# How much total kinetic energy is needed in this case?

1. Aug 8, 2006

### eri3an

I have a problem with an exercise from school. could anyone help me?

Let say that you are searching for a new particel X by making collison between positrones and elektrones in an particelaccelerator. you guess that the new particles resting mass is 210 MeV/c^2 and you hope to produce it by:

(e+) + (e–) ---> X + photons

a) Let us say that the electron (e-) is in resting state in the laboratory system.

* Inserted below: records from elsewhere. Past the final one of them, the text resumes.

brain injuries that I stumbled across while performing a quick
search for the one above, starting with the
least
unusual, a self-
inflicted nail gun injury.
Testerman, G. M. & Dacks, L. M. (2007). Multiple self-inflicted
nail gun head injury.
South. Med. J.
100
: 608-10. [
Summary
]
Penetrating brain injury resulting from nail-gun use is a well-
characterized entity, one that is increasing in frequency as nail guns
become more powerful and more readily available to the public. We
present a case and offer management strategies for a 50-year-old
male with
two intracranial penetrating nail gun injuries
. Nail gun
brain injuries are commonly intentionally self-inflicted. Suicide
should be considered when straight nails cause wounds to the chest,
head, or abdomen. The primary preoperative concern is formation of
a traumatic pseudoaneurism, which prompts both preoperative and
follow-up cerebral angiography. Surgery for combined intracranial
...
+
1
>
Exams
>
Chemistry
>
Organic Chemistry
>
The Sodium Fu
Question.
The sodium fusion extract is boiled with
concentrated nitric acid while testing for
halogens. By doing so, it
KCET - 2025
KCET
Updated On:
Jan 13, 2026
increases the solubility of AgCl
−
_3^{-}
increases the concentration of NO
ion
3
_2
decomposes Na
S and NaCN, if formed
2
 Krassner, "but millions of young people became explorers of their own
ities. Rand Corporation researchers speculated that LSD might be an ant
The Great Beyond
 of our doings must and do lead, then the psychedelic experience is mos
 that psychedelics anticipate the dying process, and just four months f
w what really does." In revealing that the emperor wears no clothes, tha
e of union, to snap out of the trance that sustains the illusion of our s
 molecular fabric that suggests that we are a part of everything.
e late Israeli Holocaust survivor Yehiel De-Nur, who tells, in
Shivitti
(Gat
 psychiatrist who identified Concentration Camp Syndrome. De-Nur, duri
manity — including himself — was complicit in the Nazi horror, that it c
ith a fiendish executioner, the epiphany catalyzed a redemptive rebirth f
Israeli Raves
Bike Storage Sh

How much energy is needed to accerate positrons (e+) to such a velocity for the reaction to take place?

b)On less energy demanding way of doing it is to let e+ och e– collide with eachother from opposite directions with the same velocity How much total kinetic energy is needed in this case?

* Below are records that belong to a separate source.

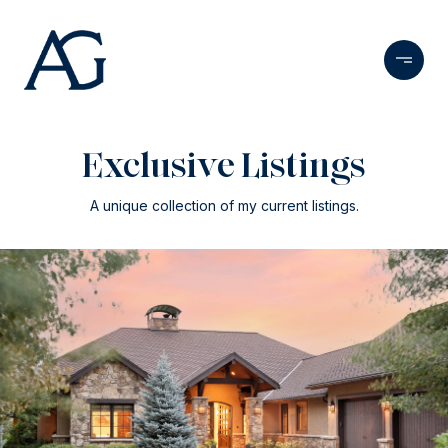
Exclusive Listings
A unique collection of my current listings.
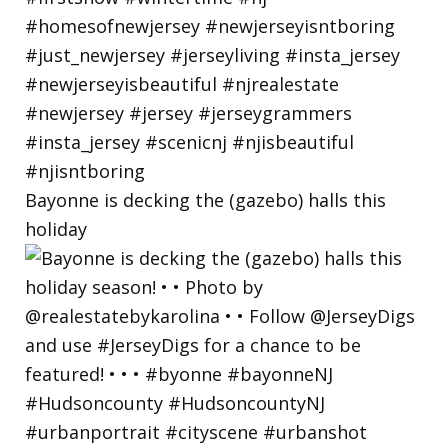
Bayonne is decking the (gazebo) halls this
holiday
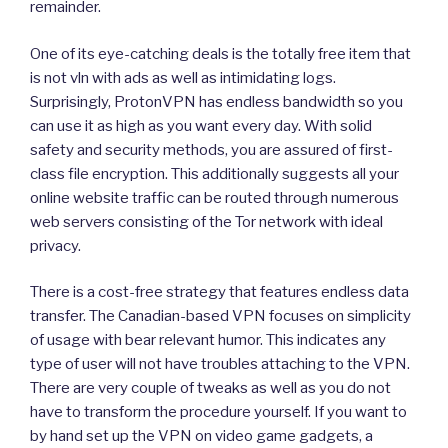
remainder.
One of its eye-catching deals is the totally free item that
is not vln with ads as well as intimidating logs.
Surprisingly, ProtonVPN has endless bandwidth so you
can use it as high as you want every day. With solid
safety and security methods, you are assured of first-
class file encryption. This additionally suggests all your
online website traffic can be routed through numerous
web servers consisting of the Tor network with ideal
privacy.
There is a cost-free strategy that features endless data
transfer. The Canadian-based VPN focuses on simplicity
of usage with bear relevant humor. This indicates any
type of user will not have troubles attaching to the VPN.
There are very couple of tweaks as well as you do not
have to transform the procedure yourself. If you want to
by hand set up the VPN on video game gadgets, a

resting mass for an electrone or positron is 0.511 MeV/c^2

plz I'm not intrested in just getting an answer how do i solve it? I've tried by deriving from the E(a) + E(b) = E(c) + E(d) and tried to go using conservation of momentum but it doesn't seem to work :( Maybe i'm out on bad ice?

Last edited: Aug 8, 2006
2. Aug 8, 2006

### borisleprof

Hi eri3an,
you must remember Einstein's equation : E = mc^2, where m is the mass of the particle when it is moving.

3. Aug 10, 2006

### WigneRacah

I suggest you to study the problem in the CM (centre of mass) system.
Then you can pass to the system of the laboratory by Lorentz transformations.

4. Aug 10, 2006

### fargoth

i just though this statement could use some elaboration:
$$E=\gamma m_0c^2=\sqrt{m_0^2c^4+p^2c^2}$$

i think using the real mass, i mean the thing you divide the force with to get the accelaration is better (and thats what borisleprof did).
but in most text books, they talk about the mass you measure at the rest frame...

Last edited: Aug 10, 2006